Nevertheless, it is important to note that the improvements in risk factors and reductions in cost observed in the HDL cohort support HDL, Inc.'s model of tightly coupling advanced laboratory services with prevention and disease management programs. Clinical laboratories such as HDL, Inc. are able to offer an increasingly wide array of tools to enhance the effectiveness of these programs. For example, improved risk stratification with a comprehensive panel of biomarkers allows prevention efforts to be appropriately focused most aggressively on those patients most likely to benefit, and identify those who would benefit from treatment who would be missed using traditional approaches. 15 The enhanced utilization of statins observed in the present study is consistent with this intention; the point being that without advanced testing, many such patients would not have been identified as high risk and may not have been treated at all. The ability to predict responses to particular drug treatments more accurately promises to enhance the effectiveness of medical management while reducing adverse events and consequent costs. 16 –18 Tools to access and share historical trends in laboratory markers can quickly support and enhance informational continuity and coordination of care. Perhaps most importantly, engaging patients in this process in a way that is personally meaningful, while educating and empowering them to track and participate in achieving their health goals, has great potential to improve patient compliance. 19
Conclusion
Although additional research is warranted, as providers and payers seek to improve outcomes, lower total cost of care, and improve the wellness of the populations they serve, this study's results suggest that clinical laboratory service providers can evolve to play an important role in the coordination and design of patient care plans that achieve those goals. PCMH and ACO initiatives should consider including clinical laboratory service providers with comprehensive care models, such as HDL, Inc., and should evaluate how other ancillary care providers can evolve to play important roles in the design and delivery of health care services.
Footnotes
Author Disclosure Statement
The authors declared the following potential conflicts of interest with respect to the research, authorship, and/or publication of this article: Drs.
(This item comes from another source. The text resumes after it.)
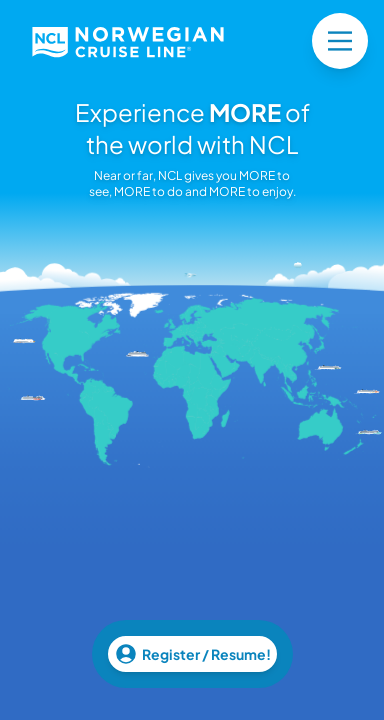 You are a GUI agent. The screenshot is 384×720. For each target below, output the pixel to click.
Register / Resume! (192, 654)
Varvel, Voros, and Thiselton, and Ms. Grami are employees of Health Diagnostic Laboratory, Inc., the subject of this study. Drs. Turner and Barron are employees of HealthCore, Inc., which performed data abstraction, processing, and analysis for this study. Dr. Thompson declared no conflicts of interest. Dr. Thompson received funding for research support from Health Diagnostic Laboratory, Inc. Health Diagnostic Laboratory, Inc. provided funding to HealthCore, Inc. for data extraction, processing, and analysis.